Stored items
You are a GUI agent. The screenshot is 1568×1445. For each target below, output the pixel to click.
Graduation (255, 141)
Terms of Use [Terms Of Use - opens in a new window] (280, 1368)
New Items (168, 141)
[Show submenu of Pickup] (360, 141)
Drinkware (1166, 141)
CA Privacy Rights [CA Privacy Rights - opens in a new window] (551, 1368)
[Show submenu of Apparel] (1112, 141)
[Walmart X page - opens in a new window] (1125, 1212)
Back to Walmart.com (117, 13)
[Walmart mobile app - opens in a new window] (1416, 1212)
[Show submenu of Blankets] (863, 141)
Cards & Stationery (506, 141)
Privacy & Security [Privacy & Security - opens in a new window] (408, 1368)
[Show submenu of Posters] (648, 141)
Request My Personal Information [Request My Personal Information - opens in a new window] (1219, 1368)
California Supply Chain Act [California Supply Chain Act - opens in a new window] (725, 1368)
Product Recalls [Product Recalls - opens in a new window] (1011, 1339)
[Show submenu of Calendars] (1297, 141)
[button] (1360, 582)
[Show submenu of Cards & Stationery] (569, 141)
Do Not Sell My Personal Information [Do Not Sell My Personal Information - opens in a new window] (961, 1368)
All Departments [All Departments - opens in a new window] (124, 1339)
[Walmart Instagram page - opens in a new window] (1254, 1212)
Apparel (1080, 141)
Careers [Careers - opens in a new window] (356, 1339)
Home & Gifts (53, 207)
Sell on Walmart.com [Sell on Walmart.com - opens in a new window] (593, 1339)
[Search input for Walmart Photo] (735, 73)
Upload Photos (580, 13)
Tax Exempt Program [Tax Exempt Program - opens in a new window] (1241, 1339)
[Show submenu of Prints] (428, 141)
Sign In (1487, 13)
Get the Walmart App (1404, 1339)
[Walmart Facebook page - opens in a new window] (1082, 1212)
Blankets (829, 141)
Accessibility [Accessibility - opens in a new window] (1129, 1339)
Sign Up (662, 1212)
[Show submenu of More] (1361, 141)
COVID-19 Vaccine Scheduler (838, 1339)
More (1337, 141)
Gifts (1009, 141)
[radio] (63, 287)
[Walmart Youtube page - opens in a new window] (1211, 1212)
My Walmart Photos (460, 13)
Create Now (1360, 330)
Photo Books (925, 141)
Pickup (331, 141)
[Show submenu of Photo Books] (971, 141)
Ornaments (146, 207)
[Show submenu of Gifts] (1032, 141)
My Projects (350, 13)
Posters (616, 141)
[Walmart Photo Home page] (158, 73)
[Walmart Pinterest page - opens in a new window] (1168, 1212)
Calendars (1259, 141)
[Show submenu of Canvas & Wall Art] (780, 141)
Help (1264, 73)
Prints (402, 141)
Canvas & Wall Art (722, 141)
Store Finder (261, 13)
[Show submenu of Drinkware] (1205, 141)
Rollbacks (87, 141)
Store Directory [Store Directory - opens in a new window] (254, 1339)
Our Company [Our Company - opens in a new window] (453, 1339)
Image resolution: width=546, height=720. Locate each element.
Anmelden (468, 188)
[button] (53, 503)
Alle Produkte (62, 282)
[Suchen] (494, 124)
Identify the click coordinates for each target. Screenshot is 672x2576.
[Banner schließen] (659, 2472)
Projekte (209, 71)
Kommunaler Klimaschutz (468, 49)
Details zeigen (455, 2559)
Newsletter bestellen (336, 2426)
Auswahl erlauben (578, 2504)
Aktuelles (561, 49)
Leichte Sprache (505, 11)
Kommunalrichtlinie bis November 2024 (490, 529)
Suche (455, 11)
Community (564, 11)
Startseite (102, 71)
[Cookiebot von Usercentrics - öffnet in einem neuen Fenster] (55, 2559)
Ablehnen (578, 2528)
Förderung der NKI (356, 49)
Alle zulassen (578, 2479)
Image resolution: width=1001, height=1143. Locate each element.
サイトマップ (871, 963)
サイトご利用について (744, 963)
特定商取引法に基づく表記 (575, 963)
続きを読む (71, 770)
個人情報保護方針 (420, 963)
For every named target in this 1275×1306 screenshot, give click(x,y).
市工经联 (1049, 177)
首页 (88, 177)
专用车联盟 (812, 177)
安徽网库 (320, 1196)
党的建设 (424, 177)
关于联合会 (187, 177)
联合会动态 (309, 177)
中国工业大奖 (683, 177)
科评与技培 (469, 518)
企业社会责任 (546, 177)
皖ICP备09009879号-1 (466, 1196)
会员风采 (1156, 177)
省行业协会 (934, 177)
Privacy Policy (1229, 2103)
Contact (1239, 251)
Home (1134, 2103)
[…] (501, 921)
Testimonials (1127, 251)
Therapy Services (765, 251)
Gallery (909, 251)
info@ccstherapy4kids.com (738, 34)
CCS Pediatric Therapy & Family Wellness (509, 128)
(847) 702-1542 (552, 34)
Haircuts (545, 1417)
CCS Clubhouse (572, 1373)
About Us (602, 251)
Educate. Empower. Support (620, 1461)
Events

* **WHAT IS NEEDED**
Set all the entries above down again exactly.

* **RESPONSE BOX**
You are a GUI agent. The screenshot is 1568×1445. For each target below, output the pixel to click.
Graduation (255, 141)
Terms of Use [Terms Of Use - opens in a new window] (280, 1368)
New Items (168, 141)
[Show submenu of Pickup] (360, 141)
Drinkware (1166, 141)
CA Privacy Rights [CA Privacy Rights - opens in a new window] (551, 1368)
[Show submenu of Apparel] (1112, 141)
[Walmart X page - opens in a new window] (1125, 1212)
Back to Walmart.com (117, 13)
[Walmart mobile app - opens in a new window] (1416, 1212)
[Show submenu of Blankets] (863, 141)
Cards & Stationery (506, 141)
Privacy & Security [Privacy & Security - opens in a new window] (408, 1368)
[Show submenu of Posters] (648, 141)
Request My Personal Information [Request My Personal Information - opens in a new window] (1219, 1368)
California Supply Chain Act [California Supply Chain Act - opens in a new window] (725, 1368)
Product Recalls [Product Recalls - opens in a new window] (1011, 1339)
[Show submenu of Calendars] (1297, 141)
[button] (1360, 582)
[Show submenu of Cards & Stationery] (569, 141)
Do Not Sell My Personal Information [Do Not Sell My Personal Information - opens in a new window] (961, 1368)
All Departments [All Departments - opens in a new window] (124, 1339)
[Walmart Instagram page - opens in a new window] (1254, 1212)
Apparel (1080, 141)
Careers [Careers - opens in a new window] (356, 1339)
Home & Gifts (53, 207)
Sell on Walmart.com [Sell on Walmart.com - opens in a new window] (593, 1339)
[Search input for Walmart Photo] (735, 73)
Upload Photos (580, 13)
Tax Exempt Program [Tax Exempt Program - opens in a new window] (1241, 1339)
[Show submenu of Prints] (428, 141)
Sign In (1487, 13)
Get the Walmart App (1404, 1339)
[Walmart Facebook page - opens in a new window] (1082, 1212)
Blankets (829, 141)
Accessibility [Accessibility - opens in a new window] (1129, 1339)
Sign Up (662, 1212)
[Show submenu of More] (1361, 141)
COVID-19 Vaccine Scheduler (838, 1339)
More (1337, 141)
Gifts (1009, 141)
[radio] (63, 287)
[Walmart Youtube page - opens in a new window] (1211, 1212)
My Walmart Photos (460, 13)
Create Now (1360, 330)
Photo Books (925, 141)
Pickup (331, 141)
[Show submenu of Photo Books] (971, 141)
Ornaments (146, 207)
[Show submenu of Gifts] (1032, 141)
My Projects (350, 13)
Posters (616, 141)
[Walmart Photo Home page] (158, 73)
[Walmart Pinterest page - opens in a new window] (1168, 1212)
Calendars (1259, 141)
[Show submenu of Canvas & Wall Art] (780, 141)
Help (1264, 73)
Prints (402, 141)
Canvas & Wall Art (722, 141)
Store Finder (261, 13)
[Show submenu of Drinkware] (1205, 141)
Rollbacks (87, 141)
Store Directory [Store Directory - opens in a new window] (254, 1339)
Our Company [Our Company - opens in a new window] (453, 1339)
Image resolution: width=546, height=720. Locate each element.
Anmelden (468, 188)
[button] (53, 503)
Alle Produkte (62, 282)
[Suchen] (494, 124)
Identify the click coordinates for each target. Screenshot is 672x2576.
[Banner schließen] (659, 2472)
Projekte (209, 71)
Kommunaler Klimaschutz (468, 49)
Details zeigen (455, 2559)
Newsletter bestellen (336, 2426)
Auswahl erlauben (578, 2504)
Aktuelles (561, 49)
Leichte Sprache (505, 11)
Kommunalrichtlinie bis November 2024 (490, 529)
Suche (455, 11)
Community (564, 11)
Startseite (102, 71)
[Cookiebot von Usercentrics - öffnet in einem neuen Fenster] (55, 2559)
Ablehnen (578, 2528)
Förderung der NKI (356, 49)
Alle zulassen (578, 2479)
Image resolution: width=1001, height=1143. Locate each element.
サイトマップ (871, 963)
サイトご利用について (744, 963)
特定商取引法に基づく表記 (575, 963)
続きを読む (71, 770)
個人情報保護方針 (420, 963)
For every named target in this 1275×1306 screenshot, give click(x,y).
市工经联 (1049, 177)
首页 (88, 177)
专用车联盟 (812, 177)
安徽网库 (320, 1196)
党的建设 (424, 177)
关于联合会 (187, 177)
联合会动态 (309, 177)
中国工业大奖 (683, 177)
科评与技培 (469, 518)
企业社会责任 (546, 177)
皖ICP备09009879号-1 (466, 1196)
会员风采 (1156, 177)
省行业协会 (934, 177)
Privacy Policy (1229, 2103)
Contact (1239, 251)
Home (1134, 2103)
[…] (501, 921)
Testimonials (1127, 251)
Therapy Services (765, 251)
Gallery (909, 251)
info@ccstherapy4kids.com (738, 34)
CCS Pediatric Therapy & Family Wellness (509, 128)
(847) 702-1542 (552, 34)
Haircuts (545, 1417)
CCS Clubhouse (572, 1373)
About Us (602, 251)
Educate. Empower. Support (620, 1461)
Events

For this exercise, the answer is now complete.